Regardless of industry or size, all types of businesses are using data visualization to help make sense of their data. Here’s how,
Comprehend information quickly
By using graphical representations of business information, businesses are able to see large amounts of data in clear, cohesive ways – and draw conclusions from that information. And since it’s significantly faster to analyze information in graphical format (as opposed to analyzing information in spreadsheets), businesses can address problems or answer questions in a more timely manner.
Pinpoint emerging trends
Using data visualization to discover trends – both in the business and in the market – can give businesses an edge over the competition, and ultimately affect the bottom line. It’s easy to spot outliers that affect product quality or customer churn, and address issues before they become bigger problems.
Identify relationships and patterns
Even extensive amounts of complicated data start to make sense when presented graphically; businesses can recognize parameters that are highly correlated. Some of the correlations will be obvious, but others won’t. Identifying those relationships helps organizations focus on areas most likely to influence their most important goals.

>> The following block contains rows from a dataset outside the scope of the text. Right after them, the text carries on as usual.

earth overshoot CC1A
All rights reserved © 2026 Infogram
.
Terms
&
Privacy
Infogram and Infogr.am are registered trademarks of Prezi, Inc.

Communicate the story to others
Once a business has uncovered new insights from visual analytics, the next step is to communicate those insights to others. Using charts, graphs or other visually impactful representations of data is important in this step because it’s engaging and gets the message across quickly.

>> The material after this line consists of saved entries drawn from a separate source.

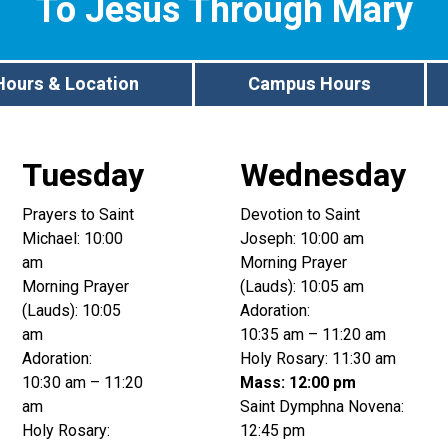
To Jesus Through Mary
Hours & Location
Campus Hours
Tuesday
Wednesday
Prayers to Saint
Devotion to Saint
Michael: 10:00
Joseph: 10:00 am
am
Morning Prayer
Morning Prayer
(Lauds): 10:05 am
(Lauds): 10:05
Adoration:
am
10:35 am – 11:20 am
Adoration:
Holy Rosary: 11:30 am
10:30 am – 11:20
Mass: 12:00 pm
am
Saint Dymphna Novena:
Holy Rosary:
12:45 pm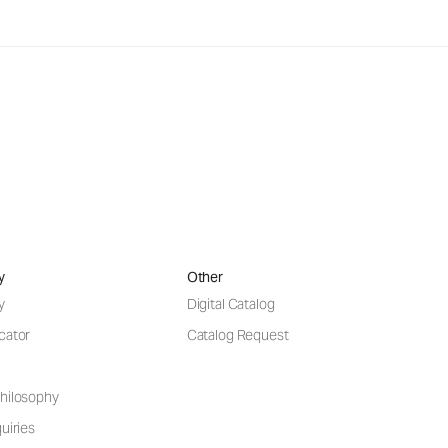
y
Other
y
Digital Catalog
cator
Catalog Request
hilosophy
uiries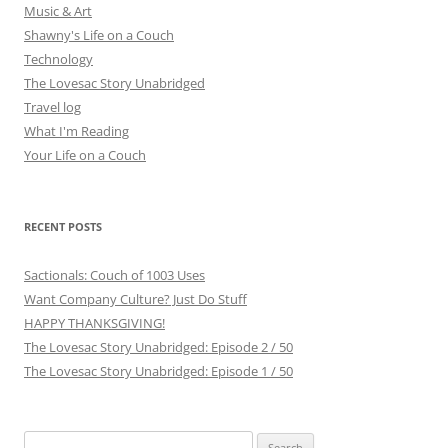
Music & Art
Shawny's Life on a Couch
Technology
The Lovesac Story Unabridged
Travel log
What I'm Reading
Your Life on a Couch
RECENT POSTS
Sactionals: Couch of 1003 Uses
Want Company Culture? Just Do Stuff
HAPPY THANKSGIVING!
The Lovesac Story Unabridged: Episode 2 / 50
The Lovesac Story Unabridged: Episode 1 / 50
Search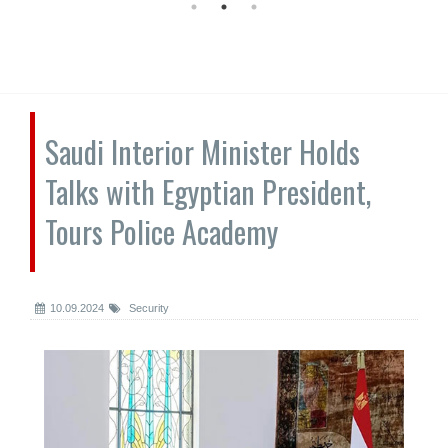
Saudi Interior Minister Holds
Talks with Egyptian President,
Tours Police Academy
10.09.2024
Security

Success is better decision making. Previously with low volumes of data, intuitive decision making would work. As the data size has grown to incredible proportions, human ability to make completely intuitive decisions has been reduced. As a result, data-driven decision making has become more prevalent to ensure a reasonable path for success. This situation makes sense as it is easy to see that data are not diminishing but rather increasing. As organizations grow, evolve, and modernize, their requirements change accordingly, and they develop a need for improved BI and analytic solutions. Organizations are increasingly recognizing that to be competitive, they need to be data-driven, for which they need not only strong analytic and BI capabilities at all decision levels, but also an effective way to transform data into information and ensure its optimal delivery by delivery software. They need BI and business analytic solutions to deliver the right selection of information in the best package.